There is a powerful dichotomy between light and shade which permeates the foundations of Lankum’s musicality. The Dublin quartet, made up of Radie Peat, Ian Lynch, Daragh Lynch, and Cormac MacDiarmada – each multi-instrumentalists in their own right – craft the perfect ebb and flow between sombre and bewitching, reflective and tumultuous.
Each song, from epic opener ‘The Wild Rover’ to the tender Cyril Tawney classic ‘On a Monday Morning’, is performed with a grandeur that befits the vastness of the band’s sonic make-up. The often haunting lyrics are accompanied by a cacophony of sounds made by instruments like strings, a concertina, a harmonium, Uilleann pipes, a squeezebox and a giant drum that towers over the rest of the kit.
‘The New York Trader’, from the band’s recently Mercury-nominated album False Lankum, tells the tale of a murderous captain, building beautifully in its dynamics and closing with some intricate interplay between Ian Lynch and MacDiarmada on pipes and fiddle. Meanwhile, Peat’s intense and brooding a capella vocals introduce ‘Go Dig My Grave’, the track that opens said album, before the funereal drone takes over.

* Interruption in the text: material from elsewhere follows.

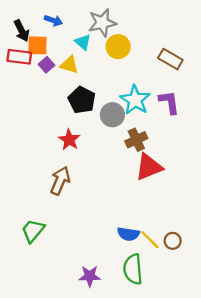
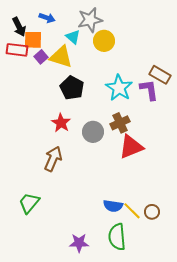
brown rectangle: (170, 59) -> (160, 75), moved
yellow triangle: (69, 65) -> (61, 57), size x1.4
gray circle: (112, 115) -> (93, 132), moved

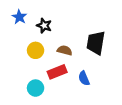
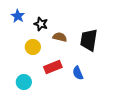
brown semicircle: (65, 50) -> (60, 37), moved
cyan circle: (36, 88) -> (24, 82), moved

In between, Lankum are conversational and casual, relaying the crowd with chat ranging from the correct pronunciation of Edinburgh to how the hangover can be better than the drink itself. But when they weave together their cinematic, horror-fuelled harmonies and crunchy moments of dissonance, they become an other-worldly force. You feel rooted to their music, as they invite the audience to temporarily step away from the relative safety of traditional Irish folk into something more gothic and more intense.